Introduction :
Enjeu politique, social, économique... Des quotidiens, des hebdomadaires, des mensuels... Beaucoup d’encre coule pour traiter des problèmes des personnes handicapées et âgées. Le déficit de la Sécurité Sociale d’un côté, la solidarité et l’intégration de l’autre, la dépendance et les drames personnels au centre... L’actualité nous invite à suivre les débats de société qui animent la recherche de solutions.
Pour les bénéficiaires et leur entourage, les mesures prises en leur faveur émanent directement des conclusions retenues par le législateur. Pour les professionnels oeuvrant dans le domaine du handicap, les lois fixeront le cadre de leur pratique. Les citoyens que nous sommes pensent que de tels enjeux s’appuient sur des définitions fortes et consensuelles du handicap, destinées à rendre efficientes les décisions administratives. Il n’en est rien. La loi en faveur des handicapés du 30 juin 1975 qui est considérée comme la première mesure se préoccupant de cette population, n’en donnait aucune définition. " Ont été considérées comme personnes handicapées celles qui ont été tenues pour tel par les commissions " précise M. Fontan en 1988 (Président du CTNERHI )

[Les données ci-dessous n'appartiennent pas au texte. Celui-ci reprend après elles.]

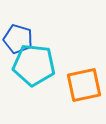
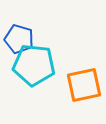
blue pentagon: moved 1 px right
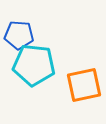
blue pentagon: moved 4 px up; rotated 12 degrees counterclockwise
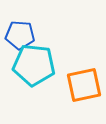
blue pentagon: moved 1 px right
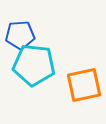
blue pentagon: rotated 8 degrees counterclockwise
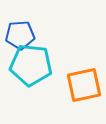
cyan pentagon: moved 3 px left
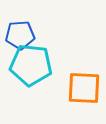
orange square: moved 3 px down; rotated 15 degrees clockwise
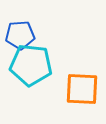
orange square: moved 2 px left, 1 px down
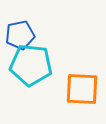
blue pentagon: rotated 8 degrees counterclockwise
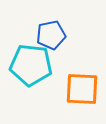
blue pentagon: moved 31 px right
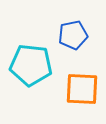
blue pentagon: moved 22 px right
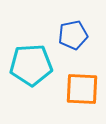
cyan pentagon: rotated 9 degrees counterclockwise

Aucune précision n’est venue renforcer le dispositif depuis. L’organisation mondiale de la santé (OMS) est confrontée à des difficultés similaires. Elle a produit en 1980 la Classification Internationale des Handicaps qui est considérée comme une révolution dans le monde de la santé. Elle concentre actuellement nombre de critiques de la part des bénéficiaires et des chercheurs. Ils contestent une approche trop médicale, liée à la notion d’infirmité fixée, négligeant l’aspect social. La cours des comptes dans son rapport de 1982 affirmait déjà : " La façon dont les textes ont été interprétés, l’inadaptation des mesures prises et de l’organisation chargée de les appliquer n’ont guère facilité l’intégration des handicapés adultes et leur accession à l’autonomie ; ils ont même contribué à les maintenir, au moins partiellement, dans leur condition d’assistés " (CHAPIREAU p43).
Une revue de la littérature nous permettra de présenter les explications des chercheurs qui distinguent deux monde qui s’ignorent (le médical et le social) et d’aborder les travaux engagés pour répondre aux critiques. Les ergothérapeutes s’intéressent de près à la révision des définitions par le fait qu’ils situent leur action au carrefour de l’approche médicale, sociale, et technologique.
Ergothérapeute ?, ergothérapie ! De quoi s’agit il ? Cette interrogation posée comme préalable à la relation résume toutes les situations où un ergothérapeute est amené à évoquer sa vie professionnelle. Que cela se déroule dans un groupe d’amis, face à un bénéficiaire muni d’une prescription médicale, ou tout simplement dans le cabinet d’un médecin généraliste, le mot réveille la curiosité comme le souligne le titre au travers du terme d’" ergonaute ", croisement de sens entre un soignant inconnu et un crustacé pas plus célèbre. L’invention de ce néologisme francophone revient à l’académicien G. DUHAMEL en 1950, popularisé dans la littérature par " Fin asile " d’Hervé. BAZIN en 1959. (30 GOUCI, 1994) Les pratiquants de la langue de Shakespeare la dénomme " Occupationnal Thérapy ", la thérapie de l’occupation. La racine grecque ergon signifie activité, ouvrage, travail, réalité (selon le dictionnaire BELIN, cité dans RUET, 1995). L’étymologie éclaire insuffisamment la définition. Le concept central se situe au niveau de l’activité (MEYER, 1996). " L’ergothérapeute est un soignant de/par/avec l’activité " nous dit I. Pibarot, ergothérapeute psychanalyste, (1996). Ce professionnel étudie le rapport entre la personne et son environnement par le biais de ses actions. Il s’adresse à des usagers en situation de handicap, que celle-ci soit passagère ou définitive. Le but recherché est l’autonomie et/ou l’indépendance de la personne. Les " ergo " se décrivent comme des professionnels proposant une approche globale de la santé.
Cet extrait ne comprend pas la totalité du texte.